描述（由申请人提供）：提出了为期两年的计划，将新标记系统应用于癌症特定RNA的分析。这项新的应用技术将使RNA/蛋白质复合物的快速分离和定量质谱分析。该标记系统的发展将使用慢性粒细胞性白血病，这是一种由癌基因BCRABL驱动的癌造血干细胞疾病。特定的重点是淋巴增强子1 mRNA，这是一种介导Wnt信号传导的转录因子，是CML的重要因素。我们最近将BCRABL作用与CML细胞中的LEF-1翻译联系起来，这是一种新的观察结果，因为LEF-1蛋白是由两个内部核糖体进入位点的作用产生的，这些内部核糖体入口位点直接无关cap独立于翻译的启动。
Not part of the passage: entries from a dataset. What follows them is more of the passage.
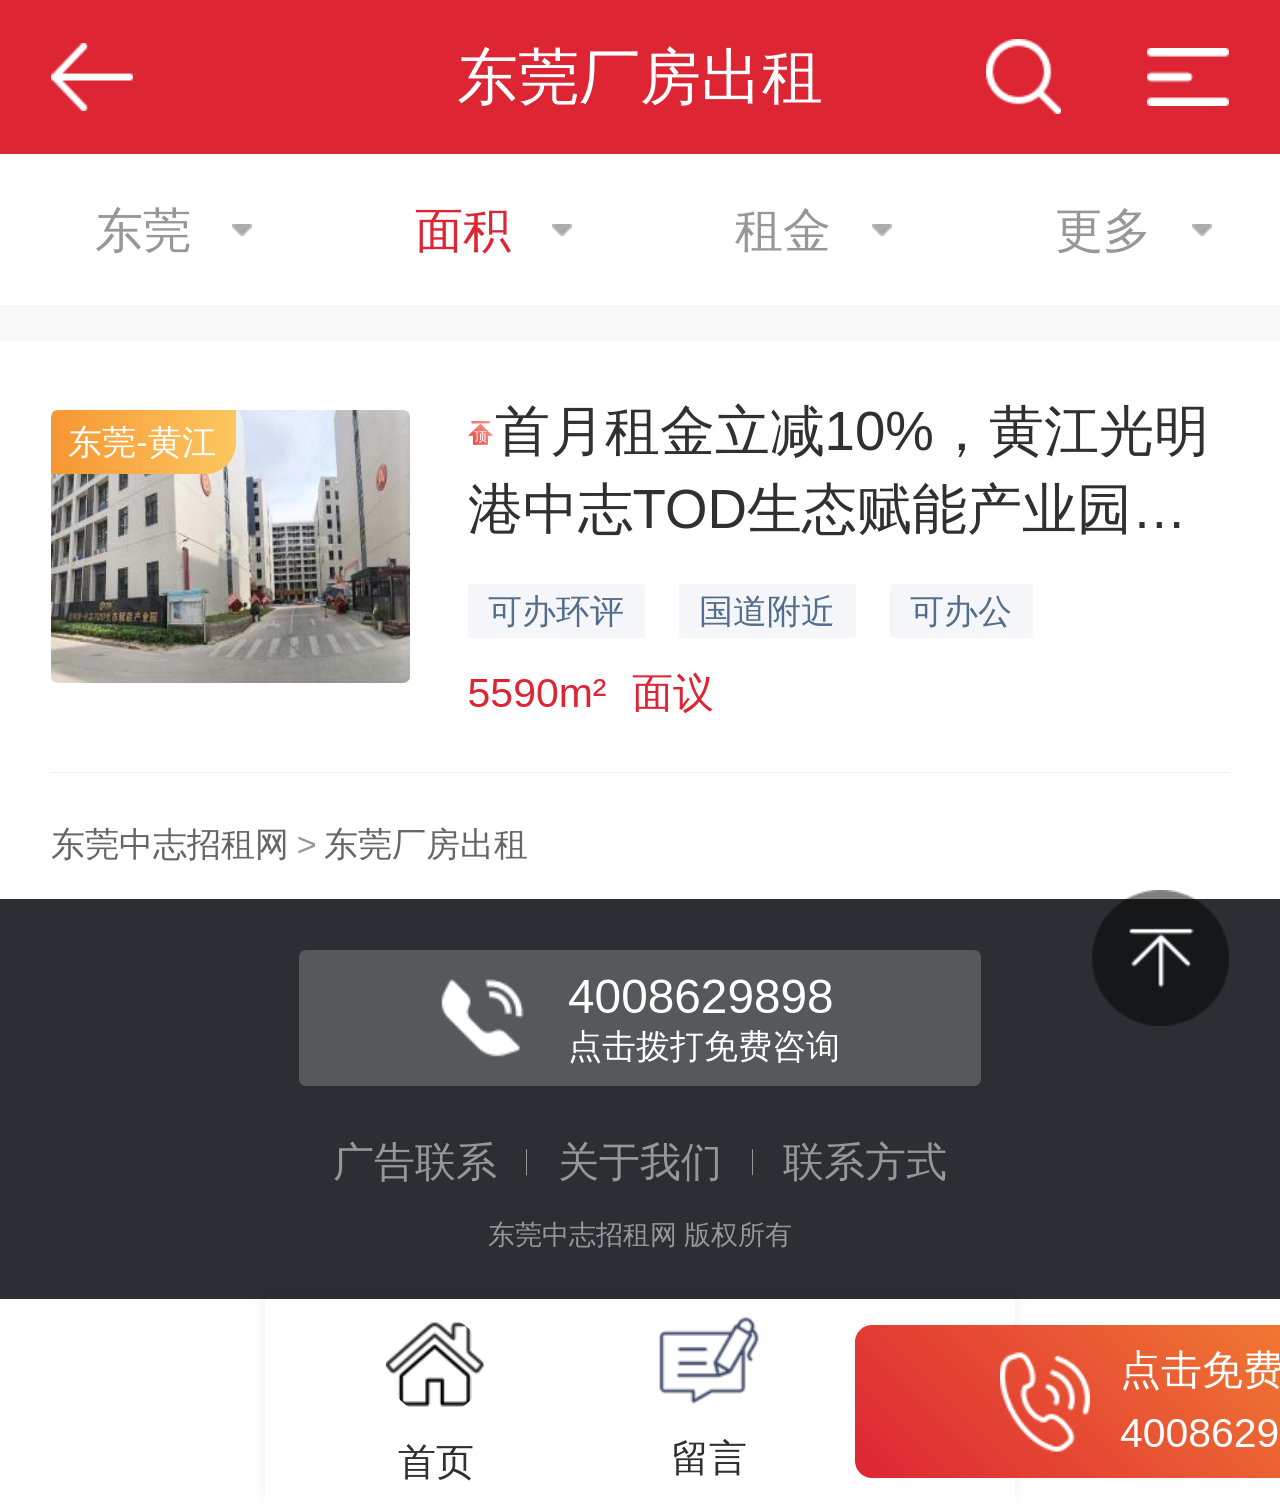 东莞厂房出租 (426, 844)
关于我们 (640, 1162)
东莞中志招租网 (170, 844)
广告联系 (415, 1162)
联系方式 (865, 1162) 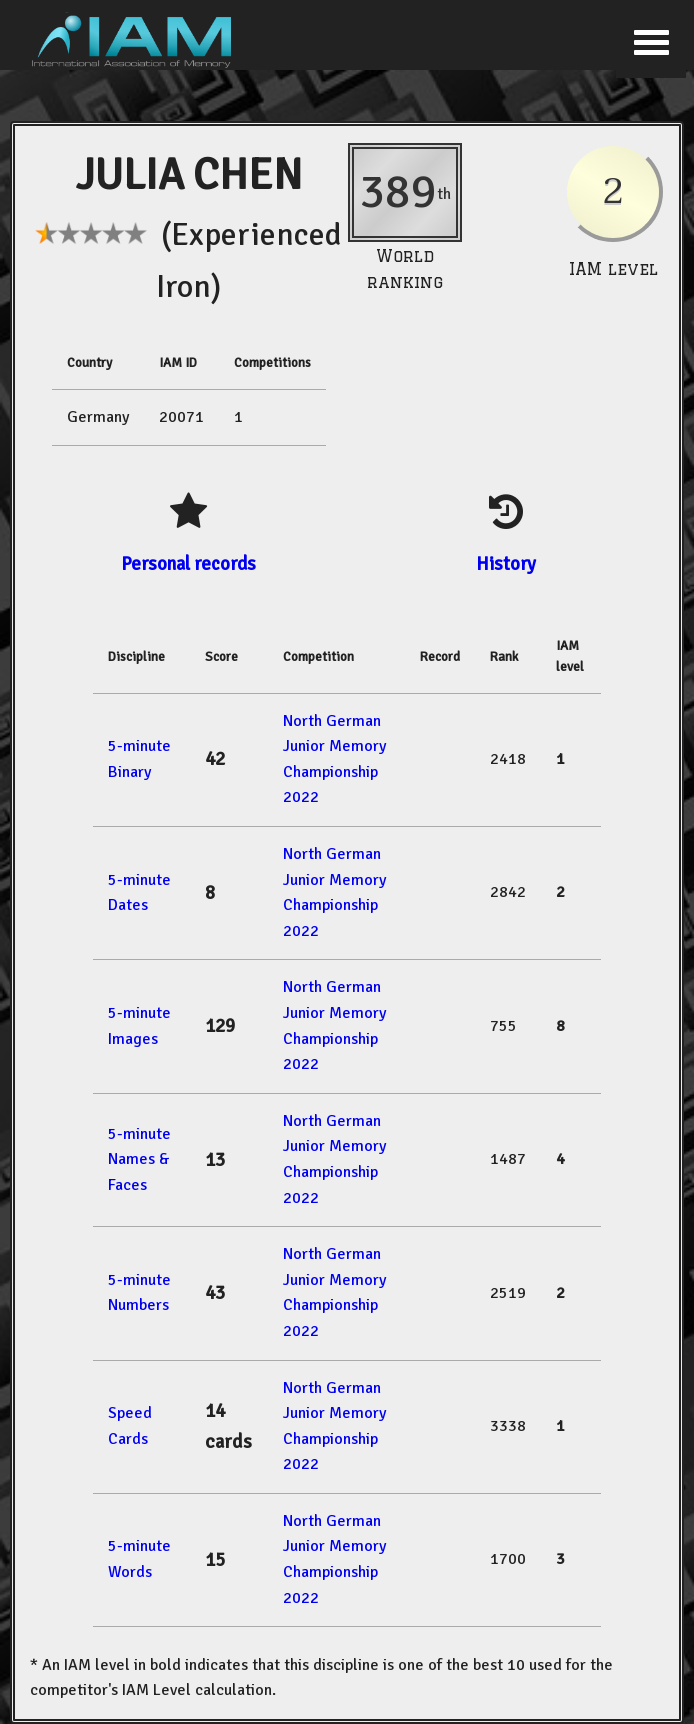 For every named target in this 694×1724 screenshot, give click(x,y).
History (506, 563)
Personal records (188, 563)
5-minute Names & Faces (139, 1159) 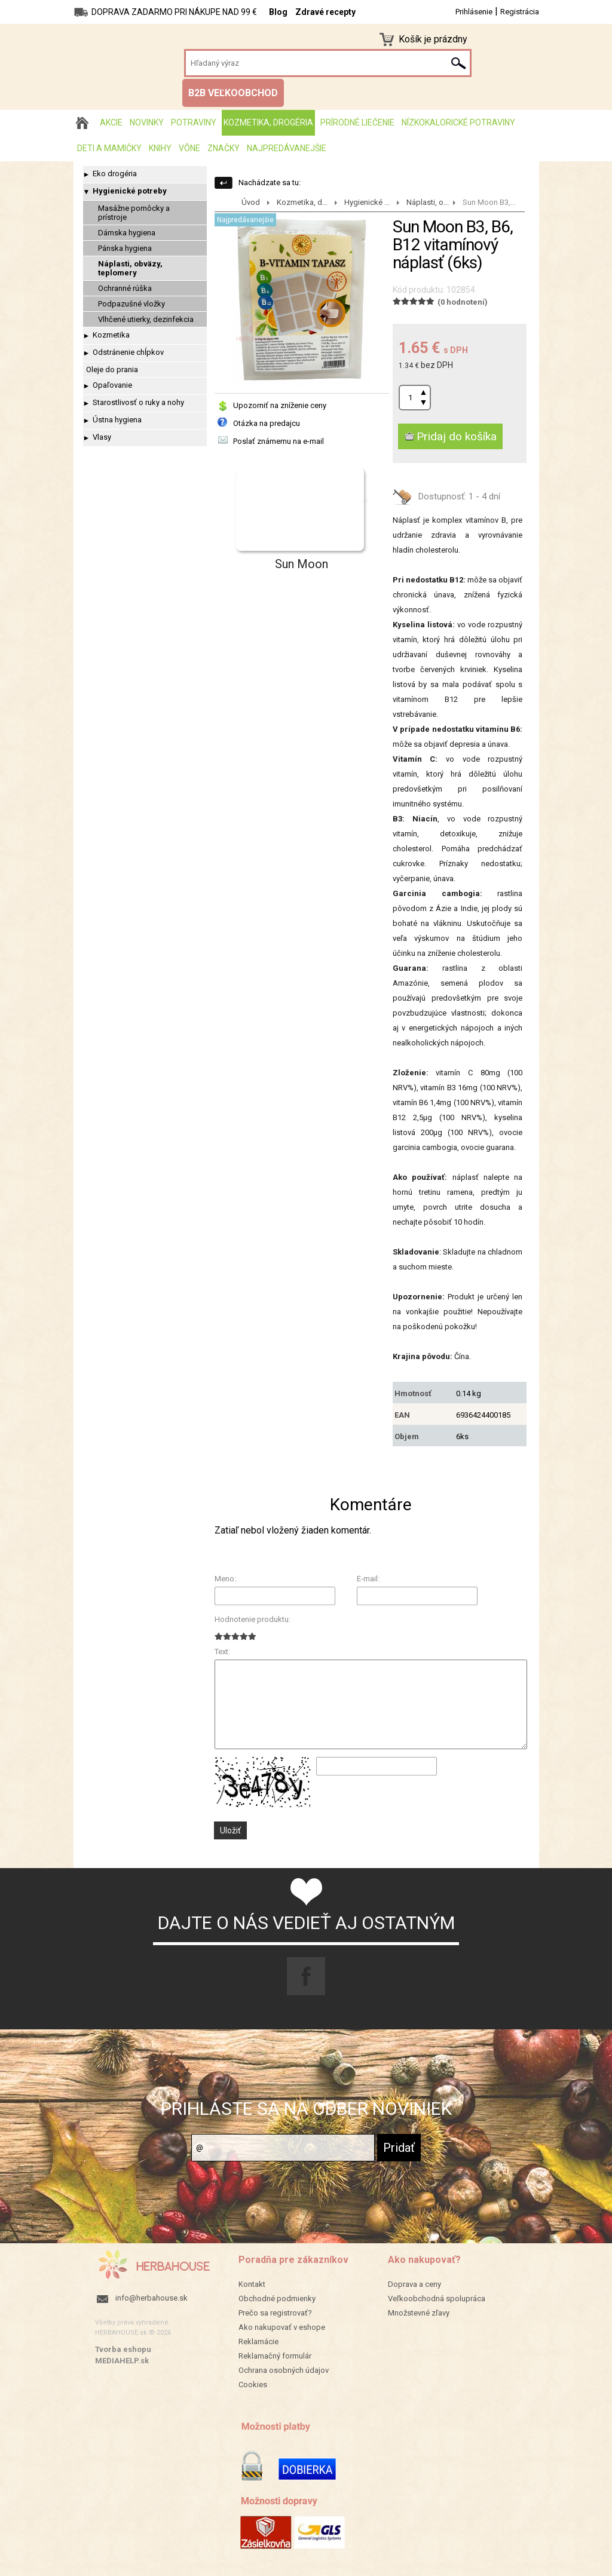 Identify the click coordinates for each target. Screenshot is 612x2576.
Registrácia (519, 11)
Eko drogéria (115, 173)
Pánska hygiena (125, 248)
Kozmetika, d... (302, 202)
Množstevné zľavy (418, 2312)
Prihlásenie (473, 11)
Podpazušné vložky (131, 303)
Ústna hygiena (117, 419)
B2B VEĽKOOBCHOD (233, 93)
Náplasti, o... (427, 202)
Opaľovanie (112, 385)
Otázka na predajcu (266, 423)
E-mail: (368, 1578)
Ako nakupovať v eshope (281, 2327)
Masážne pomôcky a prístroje (134, 213)
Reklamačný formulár (274, 2355)
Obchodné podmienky (277, 2298)
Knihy (160, 148)
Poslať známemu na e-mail (278, 441)
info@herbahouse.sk (151, 2297)
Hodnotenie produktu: (252, 1619)
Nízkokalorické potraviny (458, 122)
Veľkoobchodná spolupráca (436, 2298)
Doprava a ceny (414, 2284)
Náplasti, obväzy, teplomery (130, 268)
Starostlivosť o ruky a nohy (138, 402)
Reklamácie (258, 2341)
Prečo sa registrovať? (275, 2312)
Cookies (252, 2384)
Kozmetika (111, 334)
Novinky (147, 122)
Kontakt (251, 2284)
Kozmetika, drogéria (268, 122)
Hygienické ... (367, 202)
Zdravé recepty (325, 12)
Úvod (250, 202)
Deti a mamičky (109, 148)
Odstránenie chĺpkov (128, 352)
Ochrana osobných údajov (283, 2370)
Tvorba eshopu (123, 2349)
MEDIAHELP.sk (122, 2360)
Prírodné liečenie (357, 122)
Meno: (225, 1578)
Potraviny (193, 122)
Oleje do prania (112, 369)
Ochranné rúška (125, 288)
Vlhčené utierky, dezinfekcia (146, 319)
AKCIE (111, 122)
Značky (223, 148)
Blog (278, 12)
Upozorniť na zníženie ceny (279, 405)
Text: (222, 1651)
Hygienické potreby (130, 190)
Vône (189, 148)
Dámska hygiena (126, 232)
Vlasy (102, 437)
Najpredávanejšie (286, 148) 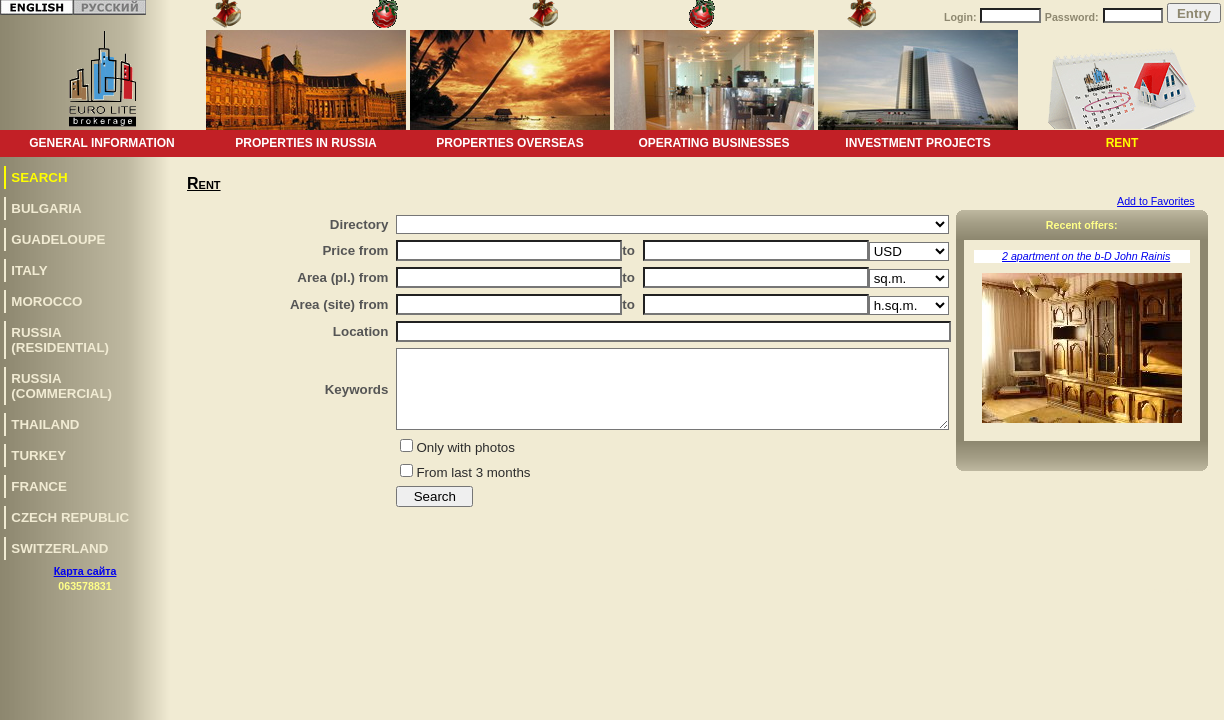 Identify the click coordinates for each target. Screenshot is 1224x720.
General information (102, 143)
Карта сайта (85, 571)
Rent (1122, 143)
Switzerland (59, 548)
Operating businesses (713, 143)
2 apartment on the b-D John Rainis (1086, 256)
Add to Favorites (1156, 201)
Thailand (45, 424)
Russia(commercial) (61, 386)
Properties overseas (509, 143)
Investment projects (917, 143)
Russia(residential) (60, 340)
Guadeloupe (58, 239)
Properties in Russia (305, 143)
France (39, 486)
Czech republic (70, 517)
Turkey (38, 455)
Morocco (46, 301)
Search (39, 177)
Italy (29, 270)
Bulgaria (46, 208)
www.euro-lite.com (1177, 590) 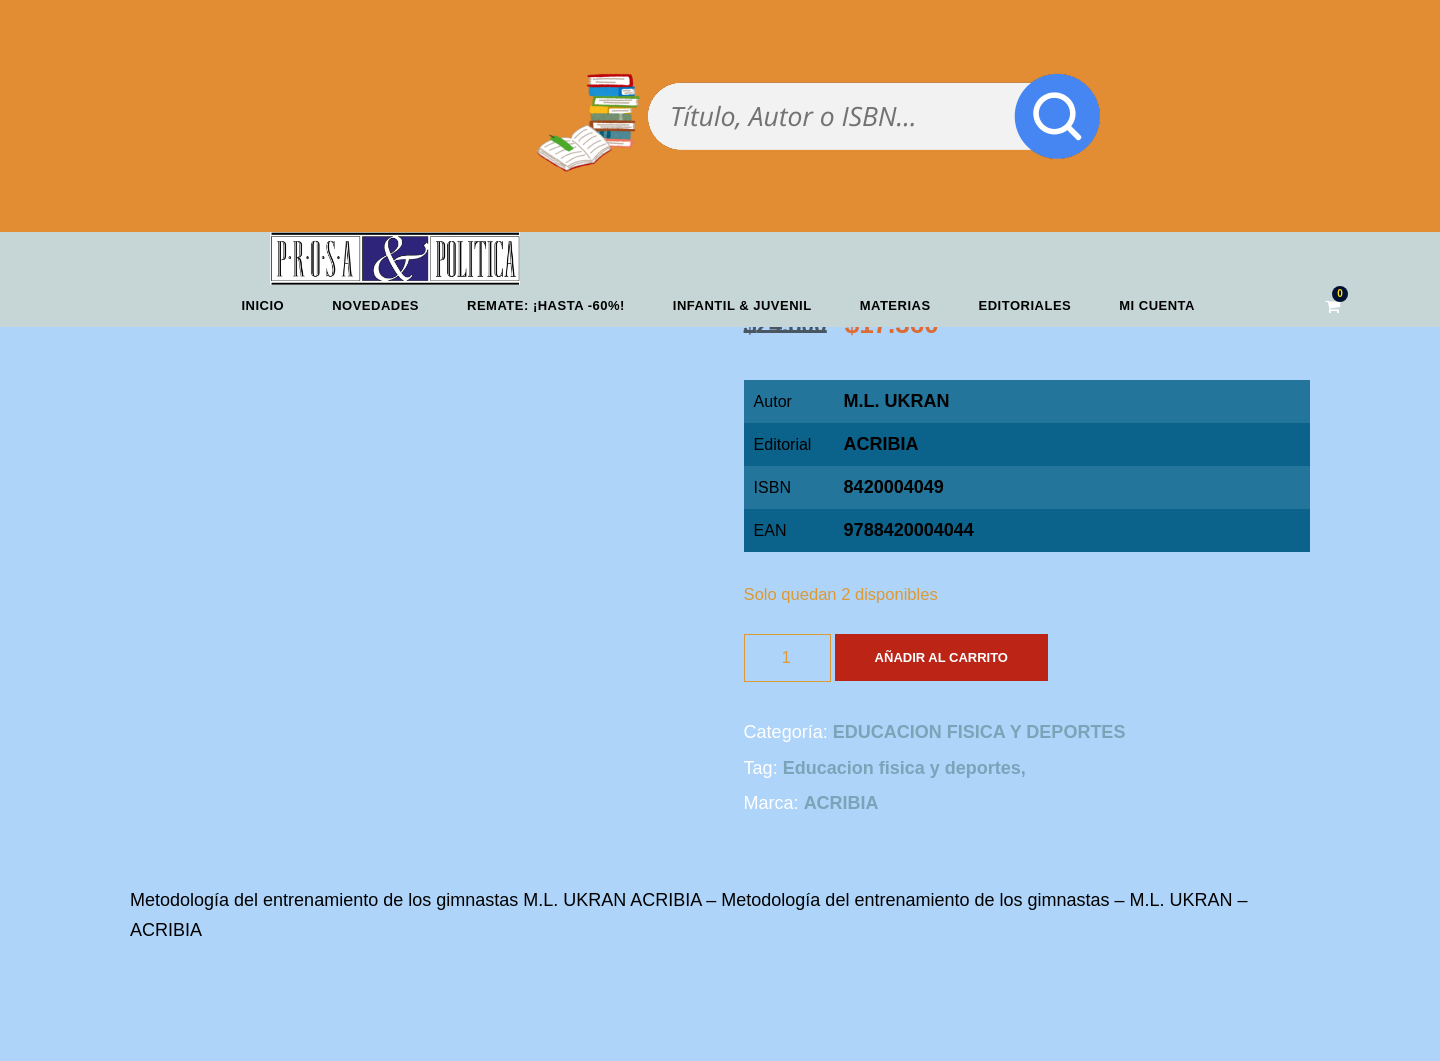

目的是分析CML中的LEF-1 mRNA/蛋白质复合物，并鉴定对BCRABL作用敏感的蛋白质。由于BCRABL致癌作用的关键活性是不正当调节的翻译，因此期望将揭示新的BCRABL靶蛋白。该提案的第一个目的是创建一系列由STEM循环标记的LEF-1 mRNA，以与表位特异性矩阵和树脂有很强的特定关联。将设计CML细胞中的表达系统，以便可以在生理或变性条件下快速分离标记的RNA。负面对照和原则实验将进行，以确保LEF1 mRNA复合物是真实的。第二个目的将完善用于使用同位素标记介质（12C6-赖氨酸/12C6-精氨酸与13C6-赖氨酸/13C6-精氨酸）的表达系统，因此可以将基于SILAC的分析用于定量质谱法。除了在本应用中LEF-1翻译的特定焦点之外，还将开发RNA标记方法，以便在许多情况下将其应用于对不同RNP复合物的分析：正常细胞，癌症和其他异常，患病的细胞状态。目的是开发使其可重现，可靠并能够在细胞系，原代细胞和整个生物体中建立的方法。将开发用于标记RNA和蛋白质的向量供一般使用。